» Dataset items

-=-=-

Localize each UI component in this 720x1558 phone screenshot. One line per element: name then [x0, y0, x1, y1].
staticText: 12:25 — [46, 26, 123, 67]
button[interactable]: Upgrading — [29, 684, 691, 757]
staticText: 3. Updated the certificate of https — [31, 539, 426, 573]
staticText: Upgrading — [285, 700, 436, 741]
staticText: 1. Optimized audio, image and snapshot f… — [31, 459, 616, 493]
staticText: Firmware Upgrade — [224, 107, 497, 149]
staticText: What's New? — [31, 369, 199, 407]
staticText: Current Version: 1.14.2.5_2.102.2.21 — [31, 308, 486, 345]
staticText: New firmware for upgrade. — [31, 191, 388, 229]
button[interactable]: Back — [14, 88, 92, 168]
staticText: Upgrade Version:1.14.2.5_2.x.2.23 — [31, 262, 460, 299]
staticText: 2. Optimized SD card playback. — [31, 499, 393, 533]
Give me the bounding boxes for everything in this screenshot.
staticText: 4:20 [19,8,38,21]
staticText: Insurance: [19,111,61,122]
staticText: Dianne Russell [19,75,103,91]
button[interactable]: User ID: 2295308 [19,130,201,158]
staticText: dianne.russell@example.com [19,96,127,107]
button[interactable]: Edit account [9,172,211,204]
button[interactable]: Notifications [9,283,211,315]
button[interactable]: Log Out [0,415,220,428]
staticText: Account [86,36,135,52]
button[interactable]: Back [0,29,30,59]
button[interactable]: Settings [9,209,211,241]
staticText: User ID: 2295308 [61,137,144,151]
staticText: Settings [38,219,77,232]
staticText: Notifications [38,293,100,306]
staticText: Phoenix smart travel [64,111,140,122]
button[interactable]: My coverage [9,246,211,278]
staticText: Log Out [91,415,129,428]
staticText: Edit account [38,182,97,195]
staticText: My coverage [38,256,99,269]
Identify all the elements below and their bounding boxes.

-=-=-

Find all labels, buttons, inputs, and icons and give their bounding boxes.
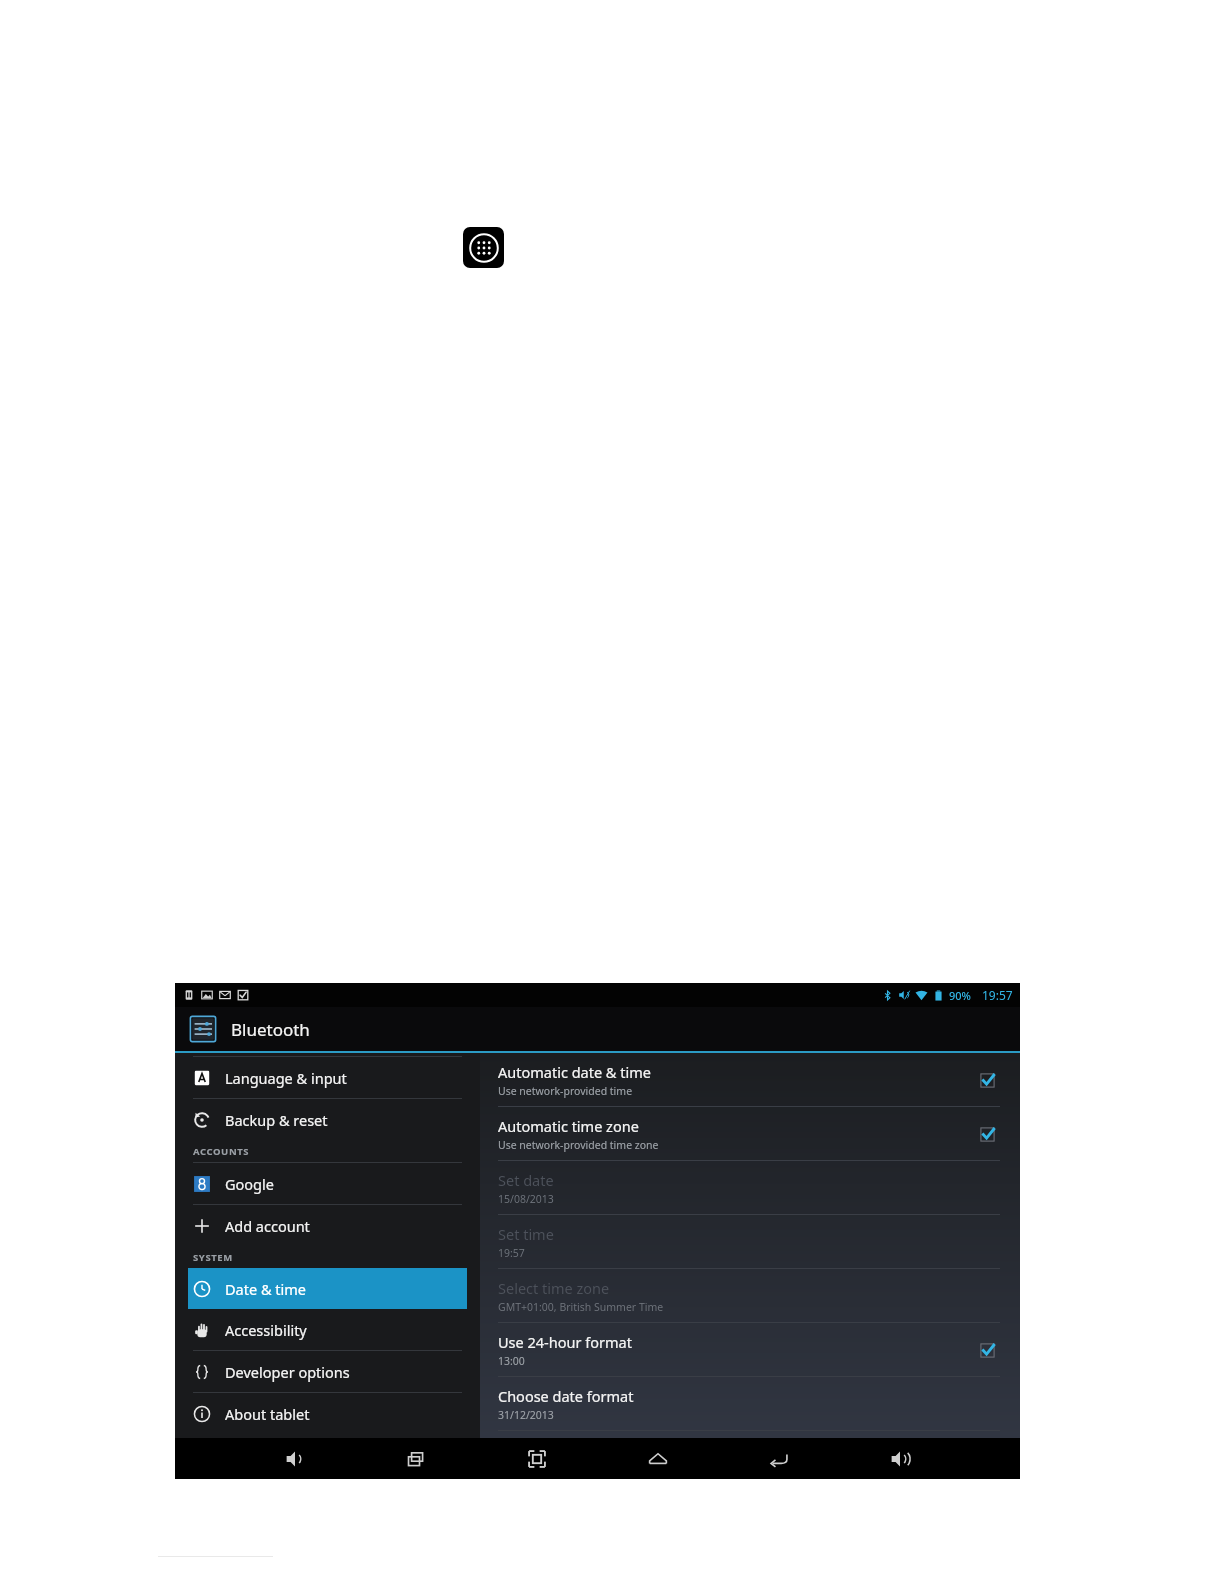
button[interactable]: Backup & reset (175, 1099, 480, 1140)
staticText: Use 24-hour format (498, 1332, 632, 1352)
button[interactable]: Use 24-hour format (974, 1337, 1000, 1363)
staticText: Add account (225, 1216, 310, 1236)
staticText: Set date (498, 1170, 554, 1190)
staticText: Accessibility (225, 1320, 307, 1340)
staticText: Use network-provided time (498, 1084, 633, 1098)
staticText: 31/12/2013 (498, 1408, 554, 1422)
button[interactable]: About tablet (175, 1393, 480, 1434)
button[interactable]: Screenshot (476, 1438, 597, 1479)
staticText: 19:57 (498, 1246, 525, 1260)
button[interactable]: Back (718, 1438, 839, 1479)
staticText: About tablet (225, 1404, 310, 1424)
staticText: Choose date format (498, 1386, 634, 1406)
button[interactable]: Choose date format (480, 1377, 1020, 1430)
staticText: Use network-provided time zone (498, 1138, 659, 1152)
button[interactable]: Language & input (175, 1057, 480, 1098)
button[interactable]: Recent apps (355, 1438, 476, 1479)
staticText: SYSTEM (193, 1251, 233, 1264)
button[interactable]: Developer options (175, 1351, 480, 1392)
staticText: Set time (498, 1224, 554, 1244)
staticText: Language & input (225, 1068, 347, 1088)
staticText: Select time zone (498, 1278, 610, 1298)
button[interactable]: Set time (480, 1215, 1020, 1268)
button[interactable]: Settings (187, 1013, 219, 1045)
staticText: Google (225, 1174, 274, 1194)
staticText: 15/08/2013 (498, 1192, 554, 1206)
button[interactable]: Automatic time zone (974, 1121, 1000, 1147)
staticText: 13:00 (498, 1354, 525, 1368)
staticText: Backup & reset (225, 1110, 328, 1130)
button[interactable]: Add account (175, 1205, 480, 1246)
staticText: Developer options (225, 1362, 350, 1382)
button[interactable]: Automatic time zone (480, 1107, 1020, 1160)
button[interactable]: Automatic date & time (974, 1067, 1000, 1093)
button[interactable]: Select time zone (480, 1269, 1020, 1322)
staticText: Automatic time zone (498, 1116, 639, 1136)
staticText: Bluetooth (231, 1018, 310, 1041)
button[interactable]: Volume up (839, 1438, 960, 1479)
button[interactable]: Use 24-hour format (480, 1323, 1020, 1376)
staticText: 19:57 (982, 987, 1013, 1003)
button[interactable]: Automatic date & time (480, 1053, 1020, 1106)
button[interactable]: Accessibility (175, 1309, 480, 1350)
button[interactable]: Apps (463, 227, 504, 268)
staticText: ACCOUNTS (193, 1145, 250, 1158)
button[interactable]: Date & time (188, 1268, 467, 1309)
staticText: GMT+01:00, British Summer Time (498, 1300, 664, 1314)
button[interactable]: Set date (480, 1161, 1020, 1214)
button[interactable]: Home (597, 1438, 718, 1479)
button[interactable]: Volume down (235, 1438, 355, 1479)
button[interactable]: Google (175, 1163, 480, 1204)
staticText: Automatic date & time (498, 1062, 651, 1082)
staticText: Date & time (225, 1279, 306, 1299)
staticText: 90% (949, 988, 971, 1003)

-=-=-

» PROMPT
Please, from the entries above, set down exactly the lines from the one containing "Localize each UI" through the one containing "Identify all the", and only those.

» OUTPUT OF THE EXERCISE
Localize each UI component in this 720x1558 phone screenshot. One line per element: name then [x0, y0, x1, y1].
staticText: 12:25 — [46, 26, 123, 67]
button[interactable]: Upgrading — [29, 684, 691, 757]
staticText: 3. Updated the certificate of https — [31, 539, 426, 573]
staticText: Upgrading — [285, 700, 436, 741]
staticText: 1. Optimized audio, image and snapshot f… — [31, 459, 616, 493]
staticText: Firmware Upgrade — [224, 107, 497, 149]
staticText: What's New? — [31, 369, 199, 407]
staticText: Current Version: 1.14.2.5_2.102.2.21 — [31, 308, 486, 345]
staticText: New firmware for upgrade. — [31, 191, 388, 229]
button[interactable]: Back — [14, 88, 92, 168]
staticText: Upgrade Version:1.14.2.5_2.x.2.23 — [31, 262, 460, 299]
staticText: 2. Optimized SD card playback. — [31, 499, 393, 533]
Give me the bounding boxes for everything in this screenshot.
staticText: 4:20 [19,8,38,21]
staticText: Insurance: [19,111,61,122]
staticText: Dianne Russell [19,75,103,91]
button[interactable]: User ID: 2295308 [19,130,201,158]
staticText: dianne.russell@example.com [19,96,127,107]
button[interactable]: Edit account [9,172,211,204]
button[interactable]: Notifications [9,283,211,315]
button[interactable]: Log Out [0,415,220,428]
staticText: Account [86,36,135,52]
button[interactable]: Back [0,29,30,59]
button[interactable]: Settings [9,209,211,241]
staticText: User ID: 2295308 [61,137,144,151]
staticText: Settings [38,219,77,232]
staticText: Notifications [38,293,100,306]
staticText: Phoenix smart travel [64,111,140,122]
button[interactable]: My coverage [9,246,211,278]
staticText: Log Out [91,415,129,428]
staticText: Edit account [38,182,97,195]
staticText: My coverage [38,256,99,269]
Identify all the elements below and their bounding boxes.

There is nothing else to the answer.